*Your goal*
Repeat, exactly as written, the line containing "كريستوفر ريتان" and each line after it through the end of the data.

*Task data*
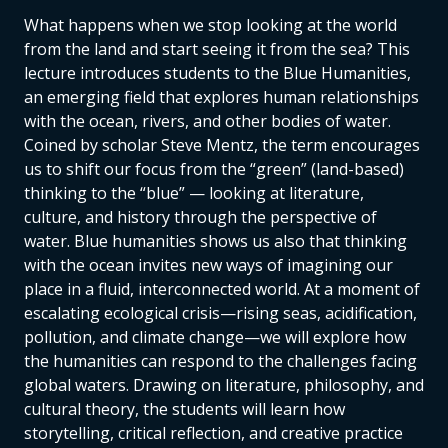
What happens when we stop looking at the world
from the land and start seeing it from the sea? This
lecture introduces students to the Blue Humanities,
an emerging field that explores human relationships
with the ocean, rivers, and other bodies of water.
Coined by scholar Steve Mentz, the term encourages
us to shift our focus from the “green” (land-based)
thinking to the “blue” — looking at literature,
culture, and history through the perspective of
water. Blue humanities shows us also that thinking
with the ocean invites new ways of imagining our
place in a fluid, interconnected world. At a moment of
escalating ecological crisis—rising seas, acidification,
pollution, and climate change—we will explore how
the humanities can respond to the challenges facing
global waters. Drawing on literature, philosophy, and
cultural theory, the students will learn how
storytelling, critical reflection, and creative practice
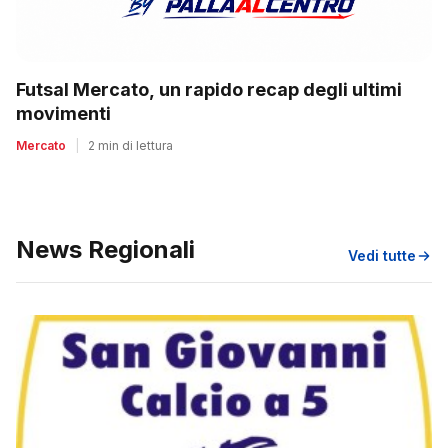
Futsal Mercato, un rapido recap degli ultimi
movimenti
Mercato
|
2 min di lettura
News Regionali
Vedi tutte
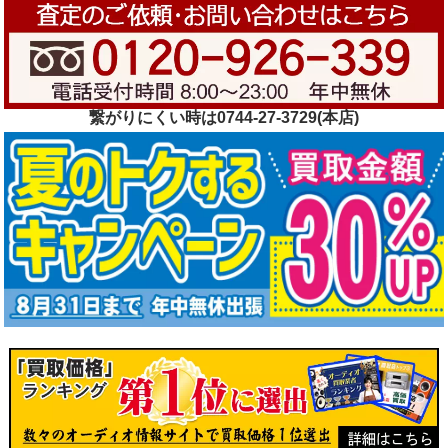
繋がりにくい時は0744-27-3729(本店)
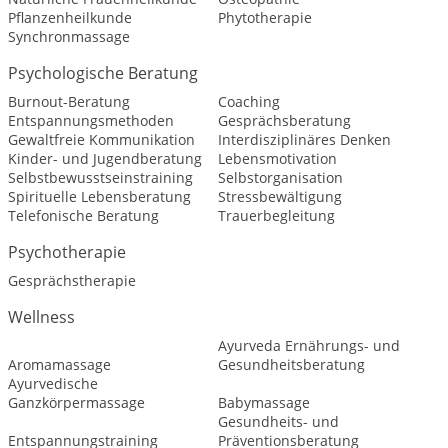
Pflanzenheilkunde
Phytotherapie
Synchronmassage
Psychologische Beratung
Burnout-Beratung
Coaching
Entspannungsmethoden
Gesprächsberatung
Gewaltfreie Kommunikation
Interdisziplinäres Denken
Kinder- und Jugendberatung
Lebensmotivation
Selbstbewusstseinstraining
Selbstorganisation
Spirituelle Lebensberatung
Stressbewältigung
Telefonische Beratung
Trauerbegleitung
Psychotherapie
Gesprächstherapie
Wellness
Ayurveda Ernährungs- und
Aromamassage
Gesundheitsberatung
Ayurvedische
Ganzkörpermassage
Babymassage
Gesundheits- und
Entspannungstraining
Präventionsberatung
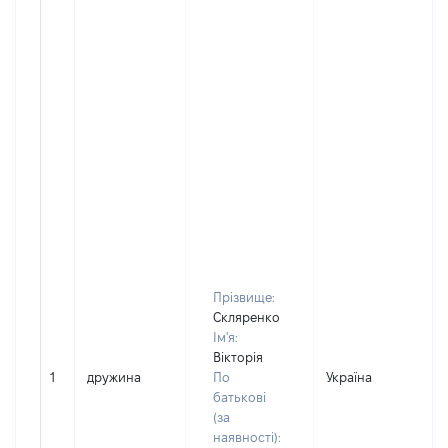
Прізвище:
Скляренко
Ім'я:
Вікторія
1
дружина
По
Україна
Д
батькові
(за
наявності):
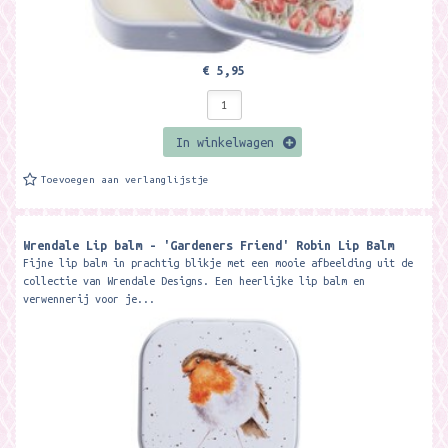
€ 5,95
In winkelwagen
Toevoegen aan verlanglijstje
Wrendale Lip balm - 'Gardeners Friend' Robin Lip Balm
Fijne lip balm in prachtig blikje met een mooie afbeelding uit de
collectie van Wrendale Designs. Een heerlijke lip balm en
verwennerij voor je...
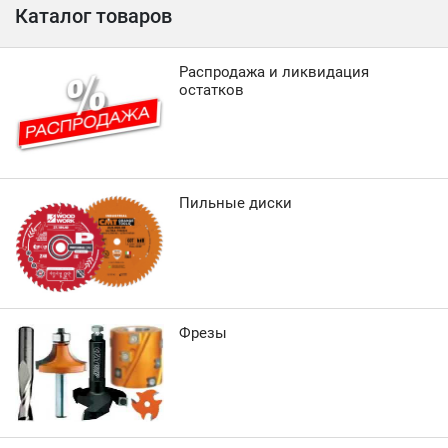
Каталог товаров
Распродажа и ликвидация
остатков
Пильные диски
Фрезы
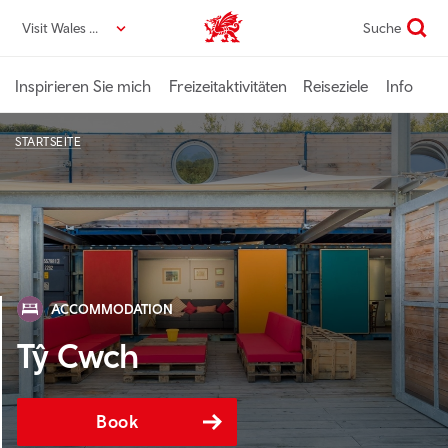
Direkt
Visit Wales DE
Suche
VisitWales home
zum
Seiteninhalt
Inspirieren Sie mich
Freizeitaktivitäten
Reiseziele
Info
STARTSEITE
ACCOMMODATION
Tŷ Cwch
Book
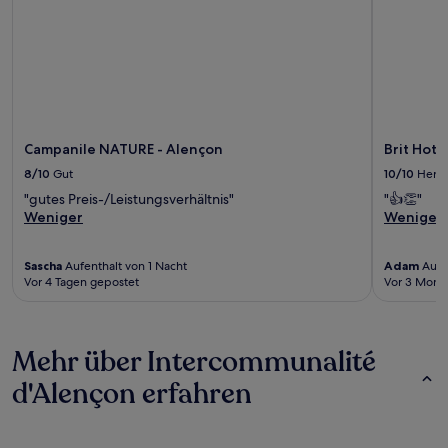
Campanile NATURE - Alençon
Brit Hote
8/10
Gut
10/10
Herv
"gutes Preis-/Leistungsverhältnis"
"👍👏"
Weniger
Weniger
Sascha
Aufenthalt von 1 Nacht
Adam
Aufen
Vor 4 Tagen gepostet
Vor 3 Mona
Mehr über Intercommunalité
d'Alençon erfahren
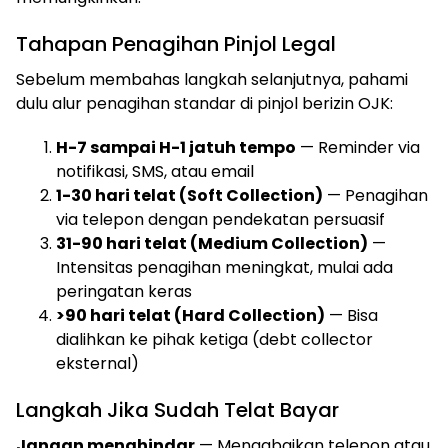
Tahapan Penagihan Pinjol Legal
Sebelum membahas langkah selanjutnya, pahami
dulu alur penagihan standar di pinjol berizin OJK:
H-7 sampai H-1 jatuh tempo
— Reminder via
notifikasi, SMS, atau email
1-30 hari telat (Soft Collection)
— Penagihan
via telepon dengan pendekatan persuasif
31-90 hari telat (Medium Collection)
—
Intensitas penagihan meningkat, mulai ada
peringatan keras
>90 hari telat (Hard Collection)
— Bisa
dialihkan ke pihak ketiga (debt collector
eksternal)
Langkah Jika Sudah Telat Bayar
Jangan menghindar
— Mengabaikan telepon atau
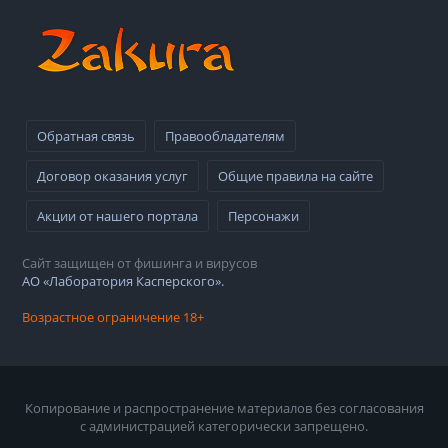
Обратная связь
Правообладателям
Договор оказания услуг
Общие правила на сайте
Акции от нашего портала
Персонажи
Сайт защищен от фишинга и вирусов
АО «Лаборатория Касперского».
Возрастное ограничение 18+
Копирование и распространение материалов без согласования
с администрацией категорически запрещено.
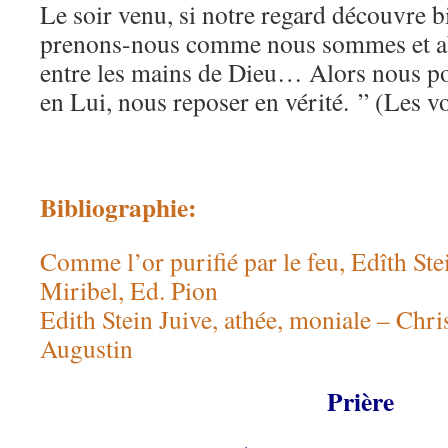
Le soir venu, si notre regard découvre 
prenons-nous comme nous sommes et 
entre les mains de Dieu… Alors nous p
en Lui, nous reposer en vérité. ” (Les vo
Bibliographie:
Comme l’or purifié par le feu, Edîth Ste
Miribel, Ed. Pion
Edith Stein Juive, athée, moniale – Chri
Augustin
Prière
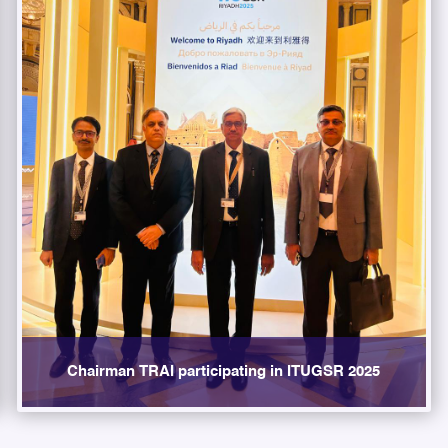
Chairman TRAI participating in ITUGSR 2025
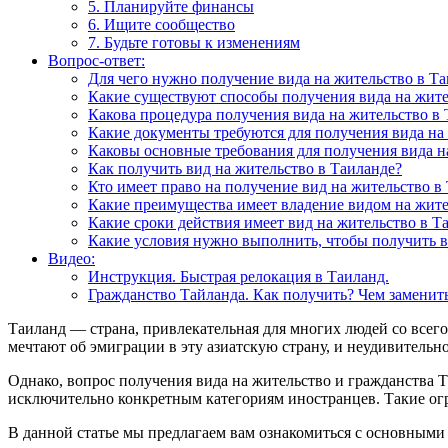
5. Планируйте финансы
6. Ищите сообщество
7. Будьте готовы к изменениям
Вопрос-ответ:
Для чего нужно получение вида на жительство в Т
Какие существуют способы получения вида на жите
Какова процедура получения вида на жительство в 
Какие документы требуются для получения вида на 
Каковы основные требования для получения вида на
Как получить вид на жительство в Таиланде?
Кто имеет право на получение вид на жительство в
Какие преимущества имеет владение видом на жите
Какие сроки действия имеет вид на жительство в Т
Какие условия нужно выполнить, чтобы получить в
Видео:
Инструкция. Быстрая релокация в Таиланд.
Гражданство Тайланда. Как получить? Чем заменит
Таиланд — страна, привлекательная для многих людей со всего
мечтают об эмиграции в эту азиатскую страну, и неудивительно
Однако, вопрос получения вида на жительство и гражданства Т
исключительно конкретным категориям иностранцев. Такие огр
В данной статье мы предлагаем вам ознакомиться с основными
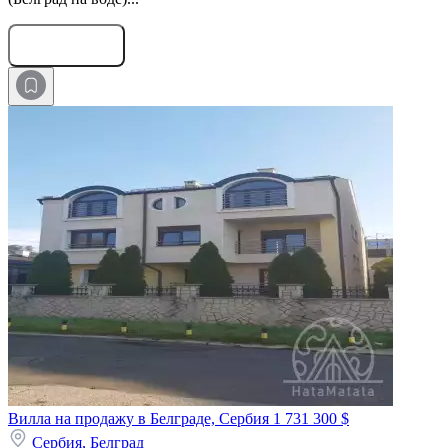
Оставить заявку
Вилла на продажу в Белграде, Сербия
1 731 300 $
Сербия,
Белград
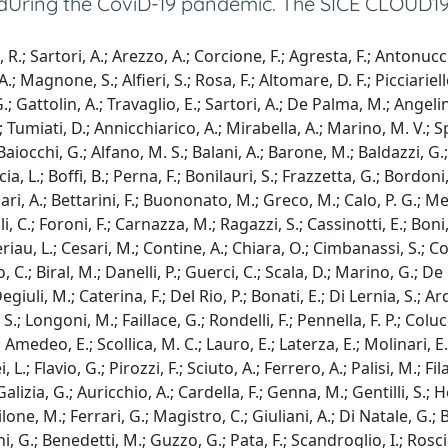
dUring the CoviD-19 pandemic. The SICE CLOUD19 S
, R.; Sartori, A.; Arezzo, A.; Corcione, F.; Agresta, F.; Antonu
A.; Magnone, S.; Alfieri, S.; Rosa, F.; Altomare, D. F.; Picciariell
ttolin, A.; Travaglio, E.; Sartori, A.; De Palma, M.; Angelini, 
 Tumiati, D.; Annicchiarico, A.; Mirabella, A.; Marino, M. V.; Sp
aiocchi, G.; Alfano, M. S.; Balani, A.; Barone, M.; Baldazzi, G.; C
cia, L.; Boffi, B.; Perna, F.; Bonilauri, S.; Frazzetta, G.; Bordoni
Bufalari, A.; Bettarini, F.; Buononato, M.; Greco, M.; Calo, P. G.; 
li, C.; Foroni, F.; Carnazza, M.; Ragazzi, S.; Cassinotti, E.; Bon
riau, L.; Cesari, M.; Contine, A.; Chiara, O.; Cimbanassi, S.; Coco
io, C.; Biral, M.; Danelli, P.; Guerci, C.; Scala, D.; Marino, G.; 
uli, M.; Caterina, F.; Del Rio, P.; Bonati, E.; Di Lernia, S.; Ard
.; Longoni, M.; Faillace, G.; Rondelli, F.; Pennella, F. P.; Colucci
medeo, E.; Scollica, M. C.; Lauro, E.; Laterza, E.; Molinari, E.
i, L.; Flavio, G.; Pirozzi, F.; Sciuto, A.; Ferrero, A.; Palisi, M.; 
zia, G.; Auricchio, A.; Cardella, F.; Genna, M.; Gentilli, S.; Her
one, M.; Ferrari, G.; Magistro, C.; Giuliani, A.; Di Natale, G.;
 G.; Benedetti, M.; Guzzo, G.; Pata, F.; Scandroglio, I.; Roscio,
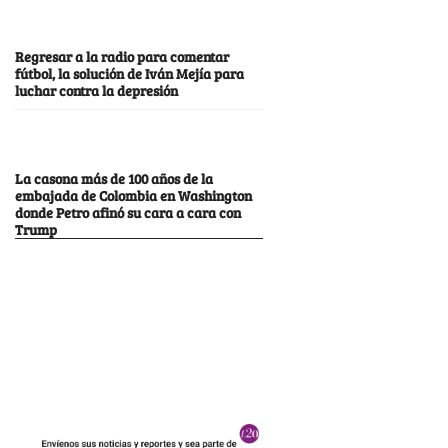
Regresar a la radio para comentar
fútbol, la solución de Iván Mejía para
luchar contra la depresión
La casona más de 100 años de la
embajada de Colombia en Washington
donde Petro afinó su cara a cara con
Trump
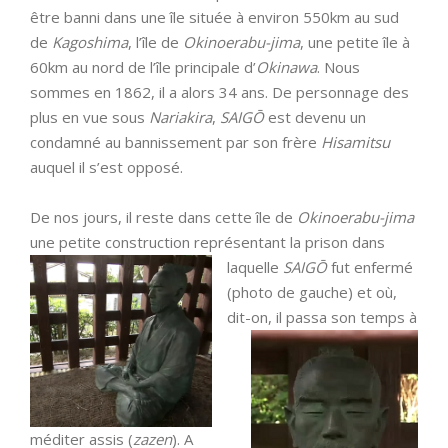
être banni dans une île située à environ 550km au sud
de
Kagoshima
, l’île de
Okinoerabu-jima
, une petite île à
60km au nord de l’île principale d’
Okinawa
. Nous
sommes en 1862, il a alors 34 ans. De personnage des
plus en vue sous
Nariakira
,
SAIGŌ
est devenu un
condamné au bannissement par son frère
Hisamitsu
auquel il s’est opposé.
De nos jours, il reste dans cette île de
Okinoerabu-jima
une petite construction représentant la prison dans
laquelle
SAIGŌ
fut enfermé
(photo de gauche) et où,
dit-on, il passa
son temps à
méditer assis (
zazen
). A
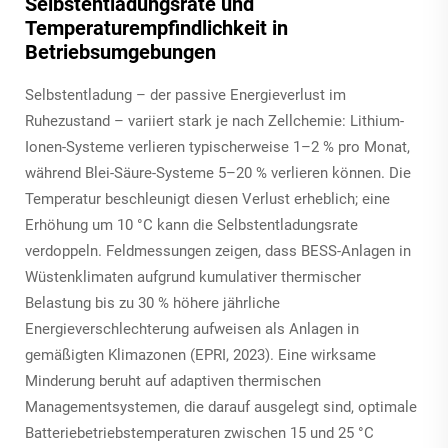
Selbstentladungsrate und
Temperaturempfindlichkeit in
Betriebsumgebungen
Selbstentladung – der passive Energieverlust im
Ruhezustand – variiert stark je nach Zellchemie: Lithium-
Ionen-Systeme verlieren typischerweise 1–2 % pro Monat,
während Blei-Säure-Systeme 5–20 % verlieren können. Die
Temperatur beschleunigt diesen Verlust erheblich; eine
Erhöhung um 10 °C kann die Selbstentladungsrate
verdoppeln. Feldmessungen zeigen, dass BESS-Anlagen in
Wüstenklimaten aufgrund kumulativer thermischer
Belastung bis zu 30 % höhere jährliche
Energieverschlechterung aufweisen als Anlagen in
gemäßigten Klimazonen (EPRI, 2023). Eine wirksame
Minderung beruht auf adaptiven thermischen
Managementsystemen, die darauf ausgelegt sind, optimale
Batteriebetriebstemperaturen zwischen 15 und 25 °C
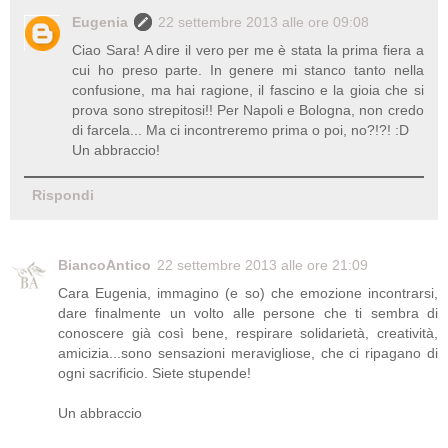
Eugenia
22 settembre 2013 alle ore 09:08
Ciao Sara! A dire il vero per me è stata la prima fiera a
cui ho preso parte. In genere mi stanco tanto nella
confusione, ma hai ragione, il fascino e la gioia che si
prova sono strepitosi!! Per Napoli e Bologna, non credo
di farcela... Ma ci incontreremo prima o poi, no?!?! :D
Un abbraccio!
Rispondi
BiancoAntico
22 settembre 2013 alle ore 21:09
Cara Eugenia, immagino (e so) che emozione incontrarsi,
dare finalmente un volto alle persone che ti sembra di
conoscere già così bene, respirare solidarietà, creatività,
amicizia...sono sensazioni meravigliose, che ci ripagano di
ogni sacrificio. Siete stupende!
Un abbraccio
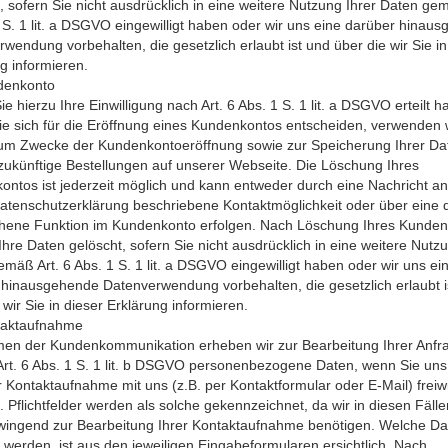
, sofern Sie nicht ausdrücklich in eine weitere Nutzung Ihrer Daten gem
 S. 1 lit. a DSGVO eingewilligt haben oder wir uns eine darüber hinau
wendung vorbehalten, die gesetzlich erlaubt ist und über die wir Sie in
g informieren.
denkonto
ie hierzu Ihre Einwilligung nach Art. 6 Abs. 1 S. 1 lit. a DSGVO erteilt h
e sich für die Eröffnung eines Kundenkontos entscheiden, verwenden w
um Zwecke der Kundenkontoeröffnung sowie zur Speicherung Ihrer Dat
zukünftige Bestellungen auf unserer Webseite. Die Löschung Ihres
R
ntos ist jederzeit möglich und kann entweder durch eine Nachricht an 
TOR
atenschutzerklärung beschriebene Kontaktmöglichkeit oder über eine 
hene Funktion im Kundenkonto erfolgen. Nach Löschung Ihres Kunden
hre Daten gelöscht, sofern Sie nicht ausdrücklich in eine weitere Nutzu
mäß Art. 6 Abs. 1 S. 1 lit. a DSGVO eingewilligt haben oder wir uns ei
hinausgehende Datenverwendung vorbehalten, die gesetzlich erlaubt i
 wir Sie in dieser Erklärung informieren.
taktaufnahme
en der Kundenkommunikation erheben wir zur Bearbeitung Ihrer Anfr
rt. 6 Abs. 1 S. 1 lit. b DSGVO personenbezogene Daten, wenn Sie uns
r Kontaktaufnahme mit uns (z.B. per Kontaktformular oder E-Mail) freiwil
n. Pflichtfelder werden als solche gekennzeichnet, da wir in diesen Fälle
wingend zur Bearbeitung Ihrer Kontaktaufnahme benötigen. Welche Da
werden, ist aus den jeweiligen Eingabeformularen ersichtlich. Nach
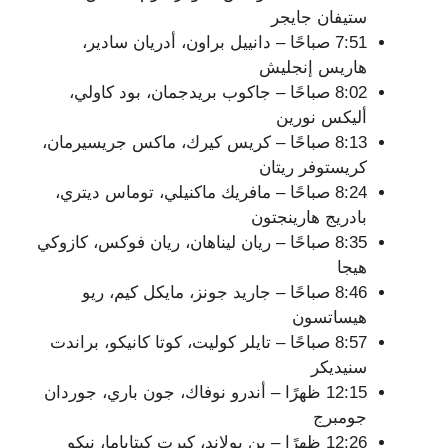
ستيفان جايجر
7:51 صباحًا – دانييل براون، أدريان سادير،
هاريس إنجليش
8:02 صباحًا – جاكوب بريدجمان، بود كاولي،
أليكس نورين
8:13 صباحًا – كريس كيرك، ماكس جريسيرمان،
كريستوفر ريتان
8:24 صباحًا – مافريك ماكنيلي، توماس ديتري،
بادريج هارينجتون
8:35 صباحًا – ريان ليناهان، ريان فوكس، كازوكي
هيجا
8:46 صباحًا – جاريد جونز، مايكل كيم، ريو
هيساتسون
8:57 صباحًا – تايلر كوليت، كوتا كانيكو، براندت
سنيديكر
12:15 ظهرًا – أندرو نوفاك، جون باري، جوردان
جومبرج
12:26 ظهرًا – بن بولاند، كيرت كيتاياما، نيكو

*Response area*
كريستوفر ريتان
8:24 صباحًا – مافريك ماكنيلي، توماس ديتري،
بادريج هارينجتون
8:35 صباحًا – ريان ليناهان، ريان فوكس، كازوكي
هيجا
8:46 صباحًا – جاريد جونز، مايكل كيم، ريو
هيساتسون
8:57 صباحًا – تايلر كوليت، كوتا كانيكو، براندت
سنيديكر
12:15 ظهرًا – أندرو نوفاك، جون باري، جوردان
جومبرج
12:26 ظهرًا – بن بولاند، كيرت كيتاياما، نيكو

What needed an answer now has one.